研究課題/領域番号 |
15K14911
|
研究機関 | 東北大学 |
研究代表者 |
阿部 敬悦 東北大学, 農学研究科, 教授 (50312624)
|
研究期間 (年度) |
2015-04-01 – 2018-03-31
|
キーワード | 輸送体 / 物質生産 / 構造解析 |
研究実績の概要 |
1. AAEx輸送体の基質輸送制御の解析 平成27年度に確立したAspTの高発現・大量精製方法により高純度AspTを得られるようになった。高純度AspTを用いて等温滴定法によるc-di-AMPを含む各種リガンドの結合定数解析を試みたが、AspTの熱安定性の低さと各種リガンドの低親和性から結合定数の決定に至らなかった。そこで、精製AspTを各種リガンド共存下で熱処理した後、AspTのトリプトファン蛍光を検出する蛍光ゲルろ過クロマトグラフィー(FSEC)を用いて未変性AspTピークの定量を行って、安定化リガンドを決定した。その結果、基質L-Asp, L-Ala, に加えNaイオンが熱安定化リガンドであることが明らかとなった。またpH5条件が熱安定化要因であった。
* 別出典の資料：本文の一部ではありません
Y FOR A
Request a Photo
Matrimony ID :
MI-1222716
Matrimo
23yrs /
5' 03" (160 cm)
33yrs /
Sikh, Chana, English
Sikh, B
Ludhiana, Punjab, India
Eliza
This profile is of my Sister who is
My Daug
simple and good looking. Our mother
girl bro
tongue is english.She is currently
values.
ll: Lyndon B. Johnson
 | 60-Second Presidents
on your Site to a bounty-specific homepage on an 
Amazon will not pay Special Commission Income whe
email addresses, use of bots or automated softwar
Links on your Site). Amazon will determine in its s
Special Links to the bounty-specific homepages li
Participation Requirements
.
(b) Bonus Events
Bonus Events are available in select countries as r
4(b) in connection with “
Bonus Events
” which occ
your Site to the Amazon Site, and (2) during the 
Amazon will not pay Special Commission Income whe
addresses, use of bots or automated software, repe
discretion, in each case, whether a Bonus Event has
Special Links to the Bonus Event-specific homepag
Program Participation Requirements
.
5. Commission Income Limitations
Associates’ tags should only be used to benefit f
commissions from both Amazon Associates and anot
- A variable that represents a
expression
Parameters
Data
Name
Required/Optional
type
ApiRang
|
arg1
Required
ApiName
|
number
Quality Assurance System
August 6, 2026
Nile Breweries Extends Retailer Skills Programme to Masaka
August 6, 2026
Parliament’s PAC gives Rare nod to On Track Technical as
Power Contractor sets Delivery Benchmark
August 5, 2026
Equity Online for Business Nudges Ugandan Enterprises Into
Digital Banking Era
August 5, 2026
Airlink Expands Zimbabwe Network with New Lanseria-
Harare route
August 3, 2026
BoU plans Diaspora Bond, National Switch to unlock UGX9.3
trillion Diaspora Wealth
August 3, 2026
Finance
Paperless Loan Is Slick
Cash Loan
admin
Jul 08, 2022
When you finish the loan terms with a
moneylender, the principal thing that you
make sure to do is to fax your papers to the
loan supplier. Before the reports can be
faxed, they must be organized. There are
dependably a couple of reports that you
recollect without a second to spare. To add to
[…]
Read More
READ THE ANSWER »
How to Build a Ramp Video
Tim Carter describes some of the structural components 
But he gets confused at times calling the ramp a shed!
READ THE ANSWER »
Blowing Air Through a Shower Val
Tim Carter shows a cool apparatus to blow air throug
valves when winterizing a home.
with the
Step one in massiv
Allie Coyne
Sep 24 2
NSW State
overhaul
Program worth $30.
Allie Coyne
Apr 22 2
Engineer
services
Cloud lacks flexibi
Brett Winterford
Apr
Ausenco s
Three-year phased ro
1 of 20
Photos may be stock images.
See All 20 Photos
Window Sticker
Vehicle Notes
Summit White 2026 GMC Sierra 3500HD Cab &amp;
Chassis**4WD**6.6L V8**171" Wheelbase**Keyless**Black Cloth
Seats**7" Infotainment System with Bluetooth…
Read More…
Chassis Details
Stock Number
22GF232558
同様に他のAAEx輸送体でもFSEC法による熱安定化リガンドの探索法を確立した。 2. AAEx輸送体の結晶化と立体構造解析 AspTの立体構造解析:Aで見出した安定化リガンドNaイオン系の緩衝液系を用いて結晶化条件の探索を行ったが未だ構造解析に良好な結晶は得られていない。そこで、結晶が得られなくても構造解析が可能なクライオ電子顕微鏡による構造解析を開始したところ、ダイマーを機能単位とする画像が見えており、クライオ電子顕微鏡での解析が有望であることが明らかになり、引き続き構造解析を進めているAspTで確立したクライオ電子顕微鏡による構造解析関連の各種方法論は、他のAAEx輸送体へも適用可能と思われる。
|
現在までの達成度 (区分) |
現在までの達成度 (区分)
3: やや遅れている
理由
1. AAEx輸送体の基質輸送制御の解析 AspTにはITC法が適用できなかったがFSEC法を用いることで、AspTの熱安定化条件の探索に成功した。AspT熱安定化リガンドのNaイオンは、AspTの輸送反応サイクルのうちのどこかの段階でAspTを安定化させると考えられ、構造解析に適することが明らかになった。 2. AAEx輸送体の結晶化と立体構造解析 1で見出したAspTの熱安定化条件を用いて、結晶化スクリーニングを行っているが未だ構造解析に適した結晶はえられていない。しかし、熱安定化緩衝液条件でのクライオ電子顕微鏡観察により、AspT分子がダイマーを機能単位とする良好な画像が得られた。平成28年度は途中にキャンパス移転があり、研究が4カ月停止したため、当初計画より遅れが生じたため、構造解析が完了しなかった。クライオ電子顕微鏡で構造が見えてきているので、平成29年度も、構造解析を継続する。
|
今後の研究の推進方策 |
平成28年度途中にキャンパス移転があり、研究が4カ月停止したため、当初計画より遅れが生じたため、構造解析が完了しなかった。そこで、平成29年度は構造解析を含む以下の研究を継続する。 1. AAEx輸送体の基質輸送制御の解析 AspTのクライオ電子顕微鏡解析が軌道にのってきたので、TrkA_Cドメインへのリガンドと思われるc-di-AMP共存下の電子顕微鏡構造解析を進める方針に変更する。またFSECでのc-di-AMP安定化評価も行う。 2. AAEx輸送体の結晶化と立体構造解析 AspTの構造解析ではクライオ電子顕微鏡が有効であることが明らかになったので、継続して構造解析を進めて、AspTの立体構造を明らかにする。
|
次年度使用額が生じた理由 |
平成28年度の後期にキャンパス移転があったが、輸送体の変性構造解析に使用する蛍光LC装置および、放射性同位体を用いる輸送体輸送活性測定機器類の移設後の組上げ・調整に想定以上の時間を要した。このため当該機器を使用した解析を平成28年度内に実施することが不可能となったため、平成29年度まで期間を延長して研究を実施する。
|
次年度使用額の使用計画 |
AspTタンパク質構造解析のための蛋白質精製用試薬類の購入に使用する。
|
備考 |
研究と業績の紹介が記載されている。